RDK Management provided figures today pointing toward the continued adoption of RDK (Reference Design Kit) open source software used to power customer-premise equipment (CPE) for broadband and video service providers.
“RDK now powers more than 60 million devices deployed by service providers around the world that require flexibility and control over their CPE software and diagnostics data,” said Steve Heeb, president and general manager of RDK, in a statement. “The new RDK App Framework enables them to develop and manage apps easily, and RDK broadband software is capable of powering next-gen gateways across DOCSIS, DSL, and GPON. Over the past year, the RDK community has been actively working to develop open source software for connected cameras, which we expect to make available soon, to provide a new avenue of growth for operators.”
The new total is up from 50 million since last spring. Companies that have disclosed deployment plans for RDK-based services include Comcast, Cox, J:COM, Liberty Global, Megacable, Melita, MEO, NOS, NOWO, Rogers, Shaw, SFR (part of Altice Europe), Tele Columbus, Vidéotron, Vodafone (formerly Kabel Deutschland), VTR, and Ziggo.

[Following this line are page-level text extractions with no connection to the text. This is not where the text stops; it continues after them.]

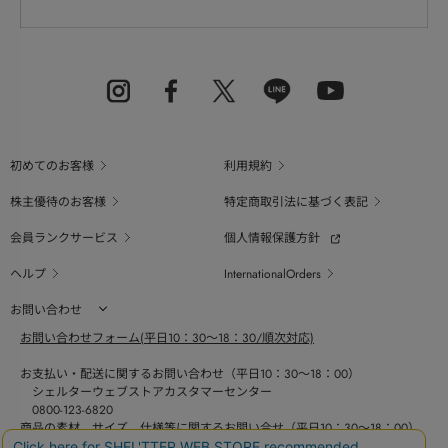
初めてのお客様
利用規約
株主優待のお客様
特定商取引法に基づく表記
会員ランクサービス
個人情報保護方針
ヘルプ
InternationalOrders
お問い合わせ
お問い合わせフォーム(平日10：30～18：30/順次対応)
お支払い・配送に関するお問い合わせ（平日10：30～18：00）
シェルターウェブストアカスタマーセンター
0800-123-6820
商品の素材、サイズ、仕様等に関するお問い合せ（平日10：30～18：00）
バロックジャパンリミテッドコールセンター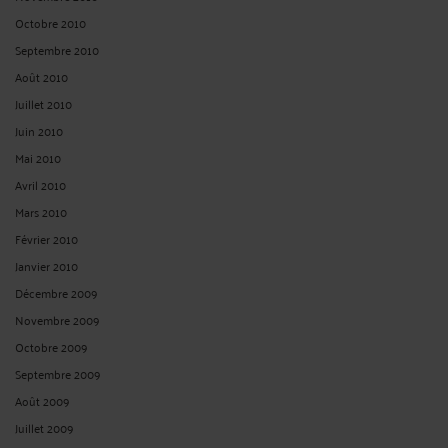
Octobre 2010
Septembre 2010
Août 2010
Juillet 2010
Juin 2010
Mai 2010
Avril 2010
Mars 2010
Février 2010
Janvier 2010
Décembre 2009
Novembre 2009
Octobre 2009
Septembre 2009
Août 2009
Juillet 2009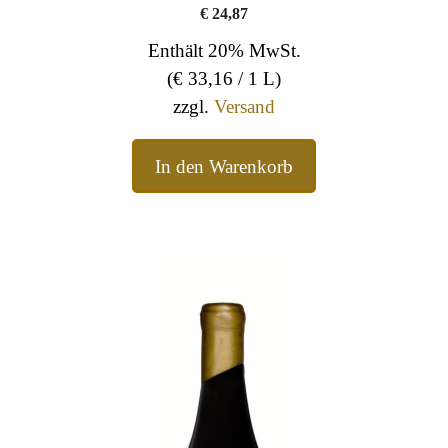
€
24,87
Enthält 20% MwSt.
(
€
33,16
/ 1 L)
zzgl.
Versand
In den Warenkorb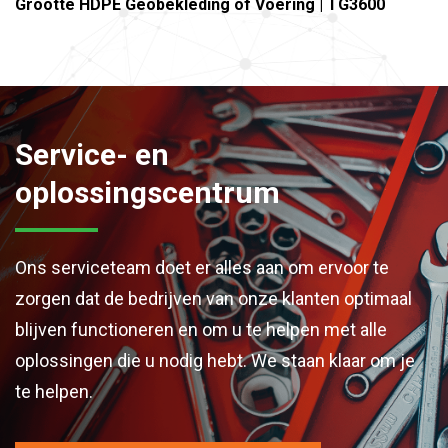
Grootte HDPE Geobekleding of Voering | TG3600
Service- en
oplossingscentrum
Ons serviceteam doet er alles aan om ervoor te
zorgen dat de bedrijven van onze klanten optimaal
blijven functioneren en om u te helpen met alle
oplossingen die u nodig hebt. We staan klaar om je
te helpen.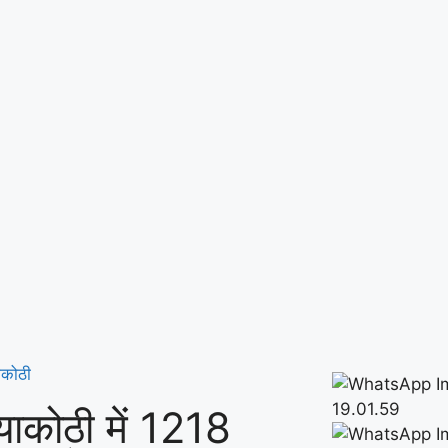
ाकोठी
ेयाकोठी में 1218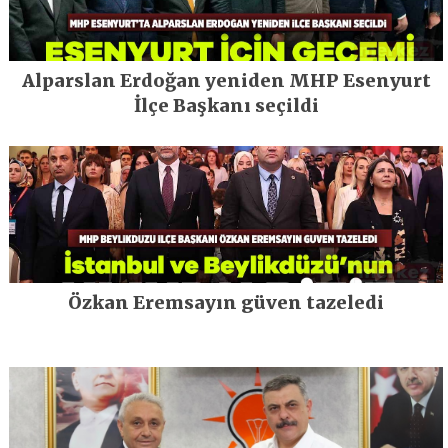
Alparslan Erdoğan yeniden MHP Esenyurt
İlçe Başkanı seçildi
Özkan Eremsayın güven tazeledi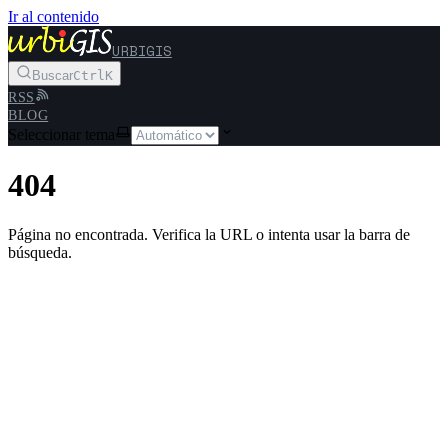
Ir al contenido
URBIGIS
Buscar
Ctrl
K
RSS
BLOG
Seleccionar tema
404
Página no encontrada. Verifica la URL o intenta usar la barra de
búsqueda.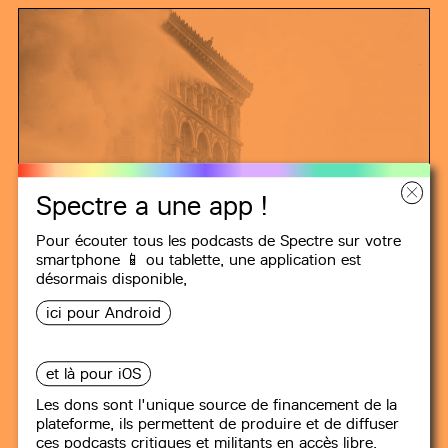
Spectre a une app !
Pour écouter tous les podcasts de Spectre sur votre
smartphone 📱 ou tablette, une
application
est
désormais disponible,
ici pour Android
et là pour iOS
MINUIT DANS LE SIÈCLE
Les dons sont l'unique source de financement de la
plateforme, ils permettent de produire et de diffuser
ces podcasts critiques et militants en accès libre,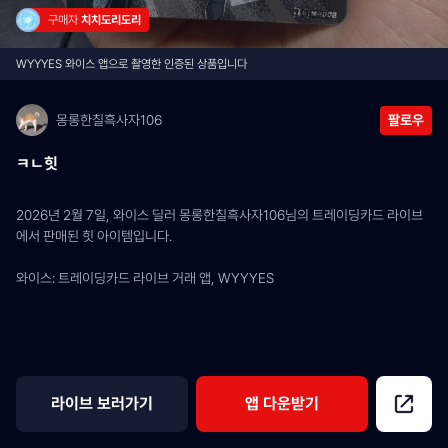
구매자 
치치도리도리
WYYYES 와이스 앱으로 촬영한 인증된 상품입니다
몽롱한칠흑사자106
팔로우
ㅋㄴ힛
2026년 2월 7일, 와이스 딜러 몽롱한칠흑사자106님의 트레이딩카드 라이브
에서 판매된 힛 아이템입니다.
와이스: 트레이딩카드 라이브 거래 앱, WYYYES
라이브 보러가기
앱 다운받기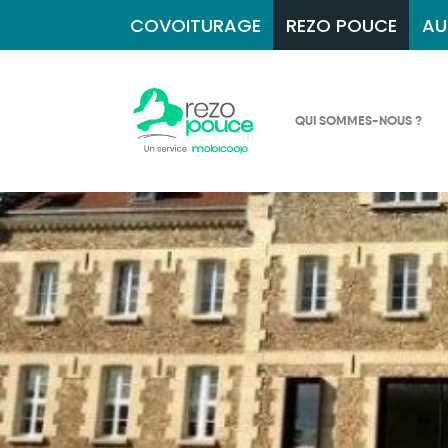
COVOITURAGE
REZO POUCE
AU
QUI SOMMES-NOUS ?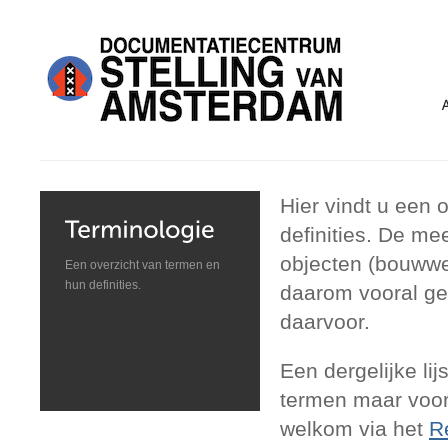
Hier vindt u een 
definities. De m
objecten (bouwwer
Een overzicht van termen en
hun definities.
daarom vooral ger
daarvoor.
Een dergelijke lij
termen maar voora
welkom via het
R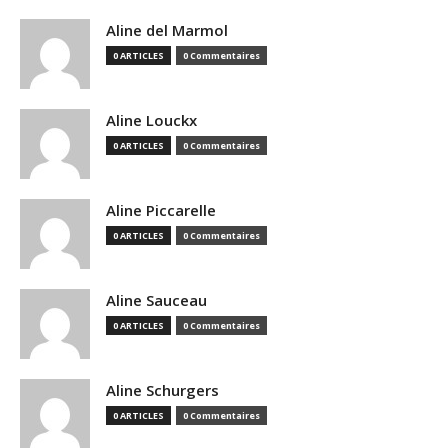
Aline del Marmol
0 ARTICLES
0 Commentaires
Aline Louckx
0 ARTICLES
0 Commentaires
Aline Piccarelle
0 ARTICLES
0 Commentaires
Aline Sauceau
0 ARTICLES
0 Commentaires
Aline Schurgers
0 ARTICLES
0 Commentaires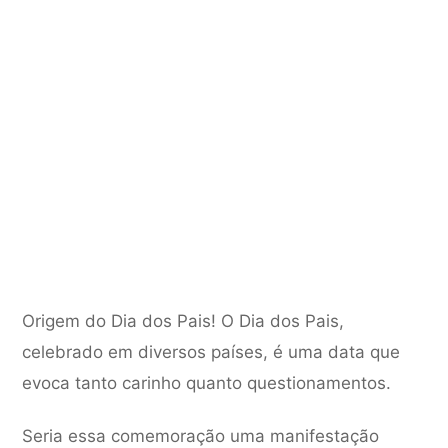
Origem do Dia dos Pais! O Dia dos Pais,
celebrado em diversos países, é uma data que
evoca tanto carinho quanto questionamentos.
Seria essa comemoração uma manifestação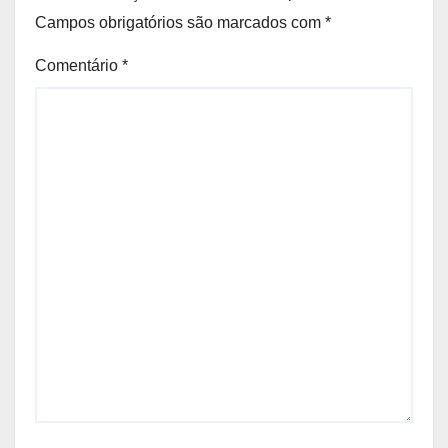
Campos obrigatórios são marcados com
*
Comentário
*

RDK is an open source software platform that standardizes core functions used in broadband, video and IoT connected devices. The hope is that by standardizing these functions, service providers can develop and deploy applications and services, independent of hardware platforms, and control their device diagnostics data, business models and apps.
RDK is competing for market share in the pay TV space with Android TV. Pay TV operators’ options when it comes to building new set-top boxes typically include either something based on Linux, Android TV or RDK. Given the demand from consumers for streaming video apps alongside traditional video services, Android TV makes for a compelling choice with its built-in access to thousands of apps via Google Play.
Comcast potentially addressed the app gap for RDK last year when it acquired Metrological, which runs its own app store. nScreenMedia analyst Colin Dixon, who broke the news of the deal, said that the agreement likely puts RDK in a better position to compete against Android TV.
“The combination of RDK and Metrological provides a much more credible option for operators against Android TV,” he wrote. “Though it is unclear how Comcast will manage Metrological if it has bought it, we should expect the bond between RDK and Metrological to become much stronger.”